Efficient photoactivated hydrogen evolution promoted by CuxO-gCN-TiO2-Au (x = 1,2) nanoarchitectures

Mattia Benedet; Gian Andrea Rizzi; Alberto Gasparotto; Lunjie Zeng; Gioele Pagot; Eva Olsson; Vito Di Noto; Chiara Maccato; Davide Barreca

doi:10.1039/d4ra00773e

Efficient photoactivated hydrogen evolution promoted by Cu_xO-gCN-TiO₂-Au (x = 1,2) nanoarchitectures

RSC Adv. 2024 Feb 28;14(10):7221-7228. doi: 10.1039/d4ra00773e. eCollection 2024 Feb 21.

Authors

Mattia Benedet^{1

2}, Gian Andrea Rizzi^{1

2}, Alberto Gasparotto^{1

2}, Lunjie Zeng³, Gioele Pagot⁴, Eva Olsson³, Vito Di Noto⁴, Chiara Maccato^{1

2}, Davide Barreca²

Affiliations

¹ Department of Chemical Sciences, Padova University, INSTM 35131 Padova Italy chiara.maccato@unipd.it.
² CNR-ICMATE, INSTM, Department of Chemical Sciences, Padova University 35131 Padova Italy.
³ Department of Physics, Chalmers University of Technology 41296 Gothenburg Sweden.
⁴ Section of Chemistry for the Technology (ChemTech), Department of Industrial Engineering, Padova University, INSTM 35131 Padova Italy.

Abstract

In this work, we propose an original and potentially scalable synthetic route for the fabrication of Cu_xO-gCN-TiO₂-Au (x = 1,2) nanoarchitectures, based on Cu foam anodization, graphitic carbon nitride liquid-phase deposition, and TiO₂/Au sputtering. A thorough chemico-physical characterization by complementary analytical tools revealed the formation of nanoarchitectures featuring an intimate contact between the system components and a high dispersion of gold nanoparticles.
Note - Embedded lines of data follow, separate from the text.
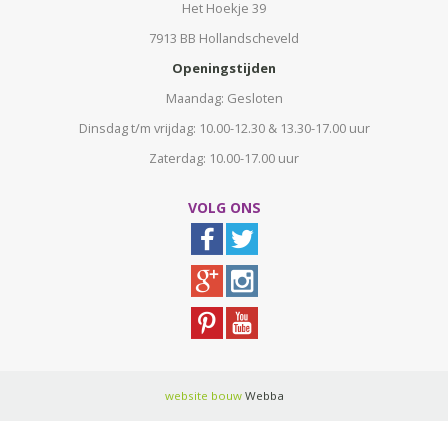
Het Hoekje 39
7913 BB Hollandscheveld
Openingstijden
Maandag: Gesloten
Dinsdag t/m vrijdag: 10.00-12.30 & 13.30-17.00 uur
Zaterdag: 10.00-17.00 uur
VOLG ONS
website bouw
Webba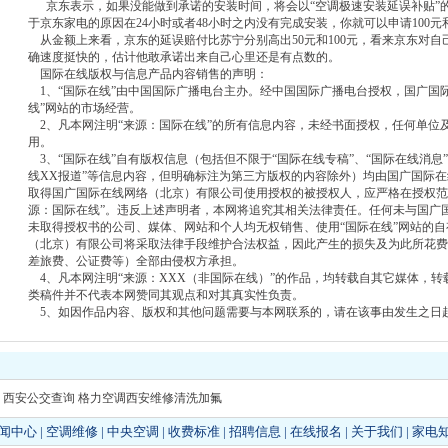
京东表示，如果没能做到承诺的安装时间，将会以“空调极速安装延误补贴”
于京东家电的原因在24小时或者48小时之内没有完成安装，你就可以申请100
从金额上来看，京东的延误赔付比苏宁分别高出50元和100元，看来京东对
确速度挺快的，估计他敢承诺出来自己心里还是有点数的。
国际在线版权与信息产品内容销售的声明：
1、“国际在线”由中国国际广播电台主办。经中国国际广播电台授权，国广国
线”网站的市场经营。
2、凡本网注明“来源：国际在线”的所有信息内容，未经书面授权，任何单位
用。
3、“国际在线”自有版权信息（包括但不限于“国际在线专稿”、“国际在线消息”、
线XX报道”等信息内容，但明确标注为第三方版权的内容除外）均由国广国际
取得国广国际在线网络（北京）有限公司使用授权的被授权人，应严格在授权范
源：国际在线”。违反上述声明者，本网将追究其相关法律责任。任何未与国广
未取得授权书的公司、媒体、网站和个人均无权销售、使用“国际在线”网站的
（北京）有限公司将采取法律手段维护合法权益，因此产生的损失及为此所花费
差旅费、公证费等）全部由侵权方承担。
4、凡本网注明“来源：XXX（非国际在线）”的作品，均转载自其它媒体，
类稿件并不代表本网赞同其观点和对其真实性负责。
5、如因作品内容、版权和其他问题需要与本网联系的，请在该事由发生之日起
西安公交查询
格力空调西安维修清洗加氟
闻中心
|
空调维修
|
中央空调
|
收费标准
|
招聘信息
|
在线报名
|
关于我们
|
家电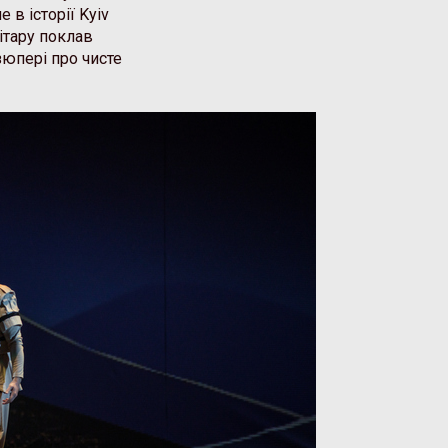
в історії Kyiv
ітару поклав
зюпері про чисте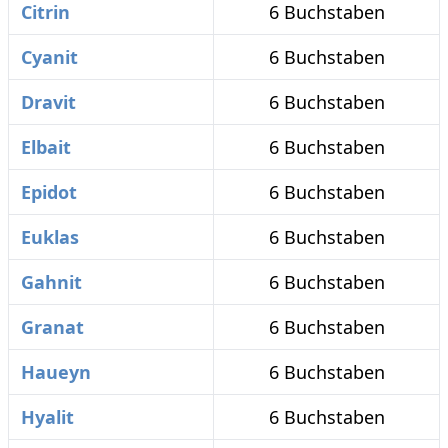
Citrin
6 Buchstaben
Cyanit
6 Buchstaben
Dravit
6 Buchstaben
Elbait
6 Buchstaben
Epidot
6 Buchstaben
Euklas
6 Buchstaben
Gahnit
6 Buchstaben
Granat
6 Buchstaben
Haueyn
6 Buchstaben
Hyalit
6 Buchstaben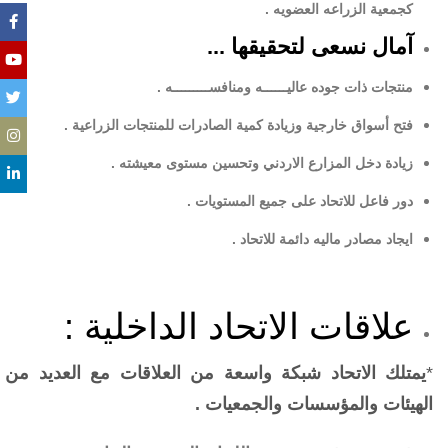
كجمعية الزراعه العضويه .
آمال نسعى لتحقيقها ...
منتجات ذات جوده عاليــــــه ومنافســـــــــه .
فتح أسواق خارجية وزيادة كمية الصادرات للمنتجات الزراعية .
زيادة دخل المزارع الاردني وتحسين مستوى معيشته .
دور فاعل للاتحاد على جميع المستويات .
ايجاد مصادر ماليه دائمة للاتحاد .
علاقات الاتحاد الداخلية :
*
يمتلك الاتحاد شبكة واسعة من العلاقات مع العديد من
الهيئات والمؤسسات والجمعيات .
Modulation of single component interplay yielded excellent functional performances in photoactivated hydrogen evolution, corresponding to a photocurrent of ≈-5.7 mA cm^-2 at 0.0 V vs. the reversible hydrogen electrode (RHE). These features, along with the very good service life, represent a cornerstone for the conversion of natural resources, as water and largely available sunlight, into added-value solar fuels.